_Problem details:_ Where the records below have a line with "если", that line is to be copied.

(Saved data entries)
/---

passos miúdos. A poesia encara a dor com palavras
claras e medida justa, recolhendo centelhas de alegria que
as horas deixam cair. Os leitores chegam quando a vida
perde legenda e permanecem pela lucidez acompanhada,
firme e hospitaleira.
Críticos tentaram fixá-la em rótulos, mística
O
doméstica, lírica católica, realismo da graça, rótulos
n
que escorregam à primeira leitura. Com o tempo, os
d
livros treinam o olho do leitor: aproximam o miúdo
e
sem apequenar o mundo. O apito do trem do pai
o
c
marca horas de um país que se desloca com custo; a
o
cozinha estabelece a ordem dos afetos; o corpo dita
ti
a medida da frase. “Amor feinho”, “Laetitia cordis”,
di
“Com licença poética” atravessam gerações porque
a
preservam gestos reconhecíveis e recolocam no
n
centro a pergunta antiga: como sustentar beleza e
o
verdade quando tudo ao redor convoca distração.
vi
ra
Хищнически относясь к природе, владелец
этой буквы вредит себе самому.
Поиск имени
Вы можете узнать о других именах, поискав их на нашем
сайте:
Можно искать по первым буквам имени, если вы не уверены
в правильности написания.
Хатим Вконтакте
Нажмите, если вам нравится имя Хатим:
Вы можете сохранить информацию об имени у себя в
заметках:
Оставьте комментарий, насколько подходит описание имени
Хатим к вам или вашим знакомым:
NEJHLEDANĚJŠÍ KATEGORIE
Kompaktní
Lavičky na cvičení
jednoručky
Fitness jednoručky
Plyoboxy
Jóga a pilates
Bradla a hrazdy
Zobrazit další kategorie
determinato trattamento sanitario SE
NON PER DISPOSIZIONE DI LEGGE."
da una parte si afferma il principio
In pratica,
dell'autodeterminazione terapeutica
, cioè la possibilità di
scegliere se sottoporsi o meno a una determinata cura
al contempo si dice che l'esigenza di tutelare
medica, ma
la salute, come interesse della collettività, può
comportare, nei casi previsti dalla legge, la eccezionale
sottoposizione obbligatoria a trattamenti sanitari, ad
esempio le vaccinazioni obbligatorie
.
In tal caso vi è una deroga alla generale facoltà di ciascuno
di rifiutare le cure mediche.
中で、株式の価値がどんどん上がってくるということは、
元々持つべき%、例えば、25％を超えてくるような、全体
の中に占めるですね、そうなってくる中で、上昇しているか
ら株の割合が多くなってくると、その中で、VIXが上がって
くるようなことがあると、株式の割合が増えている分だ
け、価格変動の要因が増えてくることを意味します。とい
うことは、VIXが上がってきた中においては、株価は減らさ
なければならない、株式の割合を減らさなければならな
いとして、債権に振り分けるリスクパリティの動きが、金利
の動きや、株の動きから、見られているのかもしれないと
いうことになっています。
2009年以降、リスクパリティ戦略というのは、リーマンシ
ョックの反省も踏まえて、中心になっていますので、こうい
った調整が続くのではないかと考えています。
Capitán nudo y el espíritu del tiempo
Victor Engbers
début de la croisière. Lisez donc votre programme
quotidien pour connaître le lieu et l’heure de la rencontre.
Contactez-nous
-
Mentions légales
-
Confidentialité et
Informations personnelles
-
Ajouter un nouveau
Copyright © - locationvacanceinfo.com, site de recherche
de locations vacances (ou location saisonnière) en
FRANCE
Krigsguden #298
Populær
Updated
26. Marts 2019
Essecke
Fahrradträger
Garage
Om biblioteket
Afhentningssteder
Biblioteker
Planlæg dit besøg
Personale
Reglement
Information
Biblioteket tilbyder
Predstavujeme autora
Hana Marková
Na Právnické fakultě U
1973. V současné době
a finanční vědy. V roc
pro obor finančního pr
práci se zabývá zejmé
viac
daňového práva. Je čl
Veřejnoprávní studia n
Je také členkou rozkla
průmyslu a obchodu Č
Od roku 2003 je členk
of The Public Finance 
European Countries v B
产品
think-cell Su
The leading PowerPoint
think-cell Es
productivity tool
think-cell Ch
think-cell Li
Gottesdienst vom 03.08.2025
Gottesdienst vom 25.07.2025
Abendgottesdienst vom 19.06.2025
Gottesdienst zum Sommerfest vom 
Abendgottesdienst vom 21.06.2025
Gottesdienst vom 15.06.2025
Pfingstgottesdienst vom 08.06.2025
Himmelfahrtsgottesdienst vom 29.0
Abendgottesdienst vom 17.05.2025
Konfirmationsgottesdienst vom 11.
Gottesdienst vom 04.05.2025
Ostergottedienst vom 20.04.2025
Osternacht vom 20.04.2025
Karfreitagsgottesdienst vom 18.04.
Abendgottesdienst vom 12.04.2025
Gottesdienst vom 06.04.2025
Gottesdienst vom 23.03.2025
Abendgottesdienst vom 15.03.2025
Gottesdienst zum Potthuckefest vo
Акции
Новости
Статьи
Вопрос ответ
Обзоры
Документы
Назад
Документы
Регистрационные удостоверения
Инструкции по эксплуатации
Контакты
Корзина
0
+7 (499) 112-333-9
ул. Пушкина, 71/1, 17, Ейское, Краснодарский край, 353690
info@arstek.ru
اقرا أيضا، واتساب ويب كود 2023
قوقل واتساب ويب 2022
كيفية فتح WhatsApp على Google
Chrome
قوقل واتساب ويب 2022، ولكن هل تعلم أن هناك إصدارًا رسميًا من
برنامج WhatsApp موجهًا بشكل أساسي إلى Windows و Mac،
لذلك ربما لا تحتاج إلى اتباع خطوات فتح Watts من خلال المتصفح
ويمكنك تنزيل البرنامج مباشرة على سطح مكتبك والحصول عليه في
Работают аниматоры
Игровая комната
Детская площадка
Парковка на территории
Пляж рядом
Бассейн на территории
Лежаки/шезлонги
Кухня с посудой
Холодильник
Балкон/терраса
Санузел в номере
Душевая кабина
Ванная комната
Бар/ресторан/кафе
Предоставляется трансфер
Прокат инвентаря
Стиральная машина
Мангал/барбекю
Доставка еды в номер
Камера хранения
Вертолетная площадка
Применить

\---

_Solution to this exercise:_
Можно искать по первым буквам имени, если вы не уверены
Нажмите, если вам нравится имя Хатим:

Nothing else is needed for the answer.